### RECORDS PROVIDED
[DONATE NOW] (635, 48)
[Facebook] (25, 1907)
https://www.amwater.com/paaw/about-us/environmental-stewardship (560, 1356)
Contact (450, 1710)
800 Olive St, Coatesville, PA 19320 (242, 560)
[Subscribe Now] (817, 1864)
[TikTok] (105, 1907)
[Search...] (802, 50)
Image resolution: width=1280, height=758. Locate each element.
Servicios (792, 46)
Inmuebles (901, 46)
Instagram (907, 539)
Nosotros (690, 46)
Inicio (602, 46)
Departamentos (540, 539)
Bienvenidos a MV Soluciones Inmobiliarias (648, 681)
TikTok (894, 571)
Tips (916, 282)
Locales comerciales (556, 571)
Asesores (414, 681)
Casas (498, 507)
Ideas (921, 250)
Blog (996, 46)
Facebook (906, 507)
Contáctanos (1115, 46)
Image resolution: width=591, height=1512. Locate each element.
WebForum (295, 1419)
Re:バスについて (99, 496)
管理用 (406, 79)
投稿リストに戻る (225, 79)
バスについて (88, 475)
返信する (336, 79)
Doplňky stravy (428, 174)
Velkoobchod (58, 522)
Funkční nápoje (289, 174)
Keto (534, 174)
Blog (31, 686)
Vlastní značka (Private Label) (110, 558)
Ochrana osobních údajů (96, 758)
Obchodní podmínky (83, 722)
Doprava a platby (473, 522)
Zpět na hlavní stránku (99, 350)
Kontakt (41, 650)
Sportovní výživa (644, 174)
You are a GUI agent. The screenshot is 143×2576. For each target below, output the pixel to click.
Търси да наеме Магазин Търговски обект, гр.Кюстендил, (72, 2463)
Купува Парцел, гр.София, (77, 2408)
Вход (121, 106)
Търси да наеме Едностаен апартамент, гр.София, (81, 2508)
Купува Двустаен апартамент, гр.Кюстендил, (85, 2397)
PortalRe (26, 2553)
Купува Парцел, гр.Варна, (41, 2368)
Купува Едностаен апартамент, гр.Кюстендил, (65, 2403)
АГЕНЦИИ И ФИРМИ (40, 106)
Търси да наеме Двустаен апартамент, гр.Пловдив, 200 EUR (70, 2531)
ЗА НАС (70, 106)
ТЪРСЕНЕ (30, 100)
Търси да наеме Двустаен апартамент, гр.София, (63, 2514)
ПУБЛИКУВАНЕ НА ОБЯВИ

### THE TASK
Copy out each line of the data containing the string "Парцел".

### SOLUTION FOR THIS EXERCISE
Купува Парцел, гр.София, (77, 2408)
Купува Парцел, гр.Варна, (41, 2368)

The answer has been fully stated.